Available data below:
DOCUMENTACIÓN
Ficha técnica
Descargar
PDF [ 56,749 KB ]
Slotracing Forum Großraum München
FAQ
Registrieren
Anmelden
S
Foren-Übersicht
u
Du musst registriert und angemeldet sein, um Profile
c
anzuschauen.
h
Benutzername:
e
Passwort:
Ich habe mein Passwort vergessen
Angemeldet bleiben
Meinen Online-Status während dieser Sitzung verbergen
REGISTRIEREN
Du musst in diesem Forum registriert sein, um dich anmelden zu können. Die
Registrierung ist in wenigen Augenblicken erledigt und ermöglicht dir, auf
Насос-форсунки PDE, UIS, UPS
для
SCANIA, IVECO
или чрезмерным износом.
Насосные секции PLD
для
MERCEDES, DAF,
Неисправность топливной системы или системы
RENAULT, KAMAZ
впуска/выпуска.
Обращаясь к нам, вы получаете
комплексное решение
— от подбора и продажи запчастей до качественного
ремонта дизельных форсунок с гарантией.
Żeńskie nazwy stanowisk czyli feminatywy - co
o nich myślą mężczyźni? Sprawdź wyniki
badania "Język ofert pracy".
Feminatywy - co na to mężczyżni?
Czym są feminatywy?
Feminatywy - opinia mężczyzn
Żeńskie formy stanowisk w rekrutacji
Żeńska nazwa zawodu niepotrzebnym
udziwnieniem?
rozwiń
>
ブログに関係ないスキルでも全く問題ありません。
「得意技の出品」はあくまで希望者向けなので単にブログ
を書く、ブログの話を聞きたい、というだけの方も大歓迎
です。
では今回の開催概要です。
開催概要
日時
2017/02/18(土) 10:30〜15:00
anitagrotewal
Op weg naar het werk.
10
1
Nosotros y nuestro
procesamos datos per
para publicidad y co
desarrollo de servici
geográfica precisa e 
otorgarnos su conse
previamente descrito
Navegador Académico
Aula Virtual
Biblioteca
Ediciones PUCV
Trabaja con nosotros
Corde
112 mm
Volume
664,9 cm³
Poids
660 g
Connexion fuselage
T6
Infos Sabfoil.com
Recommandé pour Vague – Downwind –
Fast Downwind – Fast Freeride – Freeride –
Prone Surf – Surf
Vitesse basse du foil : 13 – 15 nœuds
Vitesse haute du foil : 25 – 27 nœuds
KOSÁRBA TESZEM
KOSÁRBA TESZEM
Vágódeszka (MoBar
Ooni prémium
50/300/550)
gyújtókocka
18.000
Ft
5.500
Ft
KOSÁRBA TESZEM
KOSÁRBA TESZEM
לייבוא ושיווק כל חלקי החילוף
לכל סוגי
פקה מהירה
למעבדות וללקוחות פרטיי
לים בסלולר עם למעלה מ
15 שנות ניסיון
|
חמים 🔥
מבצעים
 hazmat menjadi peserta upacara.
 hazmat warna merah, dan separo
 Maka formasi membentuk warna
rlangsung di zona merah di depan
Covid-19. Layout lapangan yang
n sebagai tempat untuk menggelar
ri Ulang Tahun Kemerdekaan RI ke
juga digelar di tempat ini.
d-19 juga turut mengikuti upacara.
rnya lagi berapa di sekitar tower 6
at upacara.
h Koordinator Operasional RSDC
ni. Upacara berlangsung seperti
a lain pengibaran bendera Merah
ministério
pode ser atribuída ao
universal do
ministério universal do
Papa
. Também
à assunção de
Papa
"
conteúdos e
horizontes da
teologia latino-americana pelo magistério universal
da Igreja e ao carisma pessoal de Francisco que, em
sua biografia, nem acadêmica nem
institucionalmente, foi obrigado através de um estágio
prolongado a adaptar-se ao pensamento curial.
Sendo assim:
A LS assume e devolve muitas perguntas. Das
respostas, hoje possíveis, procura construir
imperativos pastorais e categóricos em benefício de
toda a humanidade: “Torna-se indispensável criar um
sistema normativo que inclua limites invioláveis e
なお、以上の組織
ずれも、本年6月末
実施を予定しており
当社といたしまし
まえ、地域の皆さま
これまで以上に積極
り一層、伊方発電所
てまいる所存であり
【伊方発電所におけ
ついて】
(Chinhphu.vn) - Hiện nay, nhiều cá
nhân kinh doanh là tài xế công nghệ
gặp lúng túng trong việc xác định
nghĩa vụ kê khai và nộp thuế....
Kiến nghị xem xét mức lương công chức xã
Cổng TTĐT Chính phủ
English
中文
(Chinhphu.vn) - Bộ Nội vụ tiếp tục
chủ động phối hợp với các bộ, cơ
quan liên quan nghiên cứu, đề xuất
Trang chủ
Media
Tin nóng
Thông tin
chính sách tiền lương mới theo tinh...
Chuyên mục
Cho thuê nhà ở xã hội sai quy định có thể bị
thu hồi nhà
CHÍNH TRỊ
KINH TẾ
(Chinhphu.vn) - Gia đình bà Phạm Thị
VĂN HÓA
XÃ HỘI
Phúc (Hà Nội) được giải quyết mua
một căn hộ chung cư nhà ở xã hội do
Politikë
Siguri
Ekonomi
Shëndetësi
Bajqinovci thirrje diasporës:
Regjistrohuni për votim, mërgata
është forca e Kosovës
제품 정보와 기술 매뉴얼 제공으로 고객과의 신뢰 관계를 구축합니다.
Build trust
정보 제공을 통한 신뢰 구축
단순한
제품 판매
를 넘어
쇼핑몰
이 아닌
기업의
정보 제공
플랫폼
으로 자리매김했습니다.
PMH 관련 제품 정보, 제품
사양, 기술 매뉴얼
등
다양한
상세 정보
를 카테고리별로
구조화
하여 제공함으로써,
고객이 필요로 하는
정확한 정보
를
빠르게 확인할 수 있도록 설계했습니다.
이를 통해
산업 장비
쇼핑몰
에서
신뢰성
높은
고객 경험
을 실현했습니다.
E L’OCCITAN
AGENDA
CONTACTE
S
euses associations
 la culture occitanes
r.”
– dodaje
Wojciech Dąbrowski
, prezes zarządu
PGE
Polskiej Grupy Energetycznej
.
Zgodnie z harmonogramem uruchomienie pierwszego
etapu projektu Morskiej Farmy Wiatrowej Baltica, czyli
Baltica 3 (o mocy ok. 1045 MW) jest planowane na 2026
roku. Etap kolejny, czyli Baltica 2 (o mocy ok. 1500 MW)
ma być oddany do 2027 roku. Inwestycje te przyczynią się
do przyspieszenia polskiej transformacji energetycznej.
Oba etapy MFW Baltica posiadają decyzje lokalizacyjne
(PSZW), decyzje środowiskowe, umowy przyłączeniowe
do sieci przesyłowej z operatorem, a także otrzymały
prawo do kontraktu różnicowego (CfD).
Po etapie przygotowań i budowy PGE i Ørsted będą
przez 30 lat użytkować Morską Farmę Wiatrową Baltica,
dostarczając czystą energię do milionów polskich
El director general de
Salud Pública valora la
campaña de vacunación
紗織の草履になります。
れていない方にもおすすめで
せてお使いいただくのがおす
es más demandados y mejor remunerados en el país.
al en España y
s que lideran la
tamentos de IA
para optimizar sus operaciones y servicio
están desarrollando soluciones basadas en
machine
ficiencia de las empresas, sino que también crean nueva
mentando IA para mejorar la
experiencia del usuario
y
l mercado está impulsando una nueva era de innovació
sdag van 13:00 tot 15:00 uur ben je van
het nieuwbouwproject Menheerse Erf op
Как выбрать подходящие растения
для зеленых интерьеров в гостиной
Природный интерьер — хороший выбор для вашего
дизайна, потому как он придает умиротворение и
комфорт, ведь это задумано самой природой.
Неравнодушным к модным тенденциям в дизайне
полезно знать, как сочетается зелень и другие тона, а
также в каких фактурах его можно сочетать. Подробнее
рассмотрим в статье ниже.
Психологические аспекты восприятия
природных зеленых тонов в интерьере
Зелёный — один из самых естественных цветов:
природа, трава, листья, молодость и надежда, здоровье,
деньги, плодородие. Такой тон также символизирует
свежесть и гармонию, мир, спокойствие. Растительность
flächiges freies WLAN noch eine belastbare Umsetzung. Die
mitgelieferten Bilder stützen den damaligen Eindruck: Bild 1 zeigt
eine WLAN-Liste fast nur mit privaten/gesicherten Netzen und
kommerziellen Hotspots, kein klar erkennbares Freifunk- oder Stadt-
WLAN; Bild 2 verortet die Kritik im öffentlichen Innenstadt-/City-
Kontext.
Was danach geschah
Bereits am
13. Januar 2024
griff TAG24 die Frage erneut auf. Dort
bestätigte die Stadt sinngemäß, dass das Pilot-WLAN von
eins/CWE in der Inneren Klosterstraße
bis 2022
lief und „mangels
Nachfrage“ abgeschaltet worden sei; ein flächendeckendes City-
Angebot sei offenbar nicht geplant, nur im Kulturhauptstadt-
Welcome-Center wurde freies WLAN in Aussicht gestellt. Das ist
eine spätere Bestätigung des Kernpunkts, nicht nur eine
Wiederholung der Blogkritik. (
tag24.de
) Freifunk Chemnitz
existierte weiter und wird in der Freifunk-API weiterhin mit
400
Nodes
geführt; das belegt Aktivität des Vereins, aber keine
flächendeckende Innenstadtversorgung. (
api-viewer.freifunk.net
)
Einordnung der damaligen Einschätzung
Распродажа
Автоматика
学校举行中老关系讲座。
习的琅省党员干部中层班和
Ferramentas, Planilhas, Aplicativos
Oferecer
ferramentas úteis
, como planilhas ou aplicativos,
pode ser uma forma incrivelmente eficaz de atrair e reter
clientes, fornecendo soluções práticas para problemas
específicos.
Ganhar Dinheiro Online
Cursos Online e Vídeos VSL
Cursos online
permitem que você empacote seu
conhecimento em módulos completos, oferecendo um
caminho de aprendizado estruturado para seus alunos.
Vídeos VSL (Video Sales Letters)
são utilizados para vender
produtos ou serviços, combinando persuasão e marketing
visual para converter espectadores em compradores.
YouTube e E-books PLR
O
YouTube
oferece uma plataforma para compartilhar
End of Available data.
Task objective =
The entries above hold the needed span. Transcribe exactly the lines from the one with "horizontes da" to the one with "roku. Etap kolejny, czyli", both included.

Result below =
horizontes da
teologia latino-americana pelo magistério universal
da Igreja e ao carisma pessoal de Francisco que, em
sua biografia, nem acadêmica nem
institucionalmente, foi obrigado através de um estágio
prolongado a adaptar-se ao pensamento curial.
Sendo assim:
A LS assume e devolve muitas perguntas. Das
respostas, hoje possíveis, procura construir
imperativos pastorais e categóricos em benefício de
toda a humanidade: “Torna-se indispensável criar um
sistema normativo que inclua limites invioláveis e
なお、以上の組織
ずれも、本年6月末
実施を予定しており
当社といたしまし
まえ、地域の皆さま
これまで以上に積極
り一層、伊方発電所
てまいる所存であり
【伊方発電所におけ
ついて】
(Chinhphu.vn) - Hiện nay, nhiều cá
nhân kinh doanh là tài xế công nghệ
gặp lúng túng trong việc xác định
nghĩa vụ kê khai và nộp thuế....
Kiến nghị xem xét mức lương công chức xã
Cổng TTĐT Chính phủ
English
中文
(Chinhphu.vn) - Bộ Nội vụ tiếp tục
chủ động phối hợp với các bộ, cơ
quan liên quan nghiên cứu, đề xuất
Trang chủ
Media
Tin nóng
Thông tin
chính sách tiền lương mới theo tinh...
Chuyên mục
Cho thuê nhà ở xã hội sai quy định có thể bị
thu hồi nhà
CHÍNH TRỊ
KINH TẾ
(Chinhphu.vn) - Gia đình bà Phạm Thị
VĂN HÓA
XÃ HỘI
Phúc (Hà Nội) được giải quyết mua
một căn hộ chung cư nhà ở xã hội do
Politikë
Siguri
Ekonomi
Shëndetësi
Bajqinovci thirrje diasporës:
Regjistrohuni për votim, mërgata
është forca e Kosovës
제품 정보와 기술 매뉴얼 제공으로 고객과의 신뢰 관계를 구축합니다.
Build trust
정보 제공을 통한 신뢰 구축
단순한
제품 판매
를 넘어
쇼핑몰
이 아닌
기업의
정보 제공
플랫폼
으로 자리매김했습니다.
PMH 관련 제품 정보, 제품
사양, 기술 매뉴얼
등
다양한
상세 정보
를 카테고리별로
구조화
하여 제공함으로써,
고객이 필요로 하는
정확한 정보
를
빠르게 확인할 수 있도록 설계했습니다.
이를 통해
산업 장비
쇼핑몰
에서
신뢰성
높은
고객 경험
을 실현했습니다.
E L’OCCITAN
AGENDA
CONTACTE
S
euses associations
 la culture occitanes
r.”
– dodaje
Wojciech Dąbrowski
, prezes zarządu
PGE
Polskiej Grupy Energetycznej
.
Zgodnie z harmonogramem uruchomienie pierwszego
etapu projektu Morskiej Farmy Wiatrowej Baltica, czyli
Baltica 3 (o mocy ok. 1045 MW) jest planowane na 2026
roku. Etap kolejny, czyli Baltica 2 (o mocy ok. 1500 MW)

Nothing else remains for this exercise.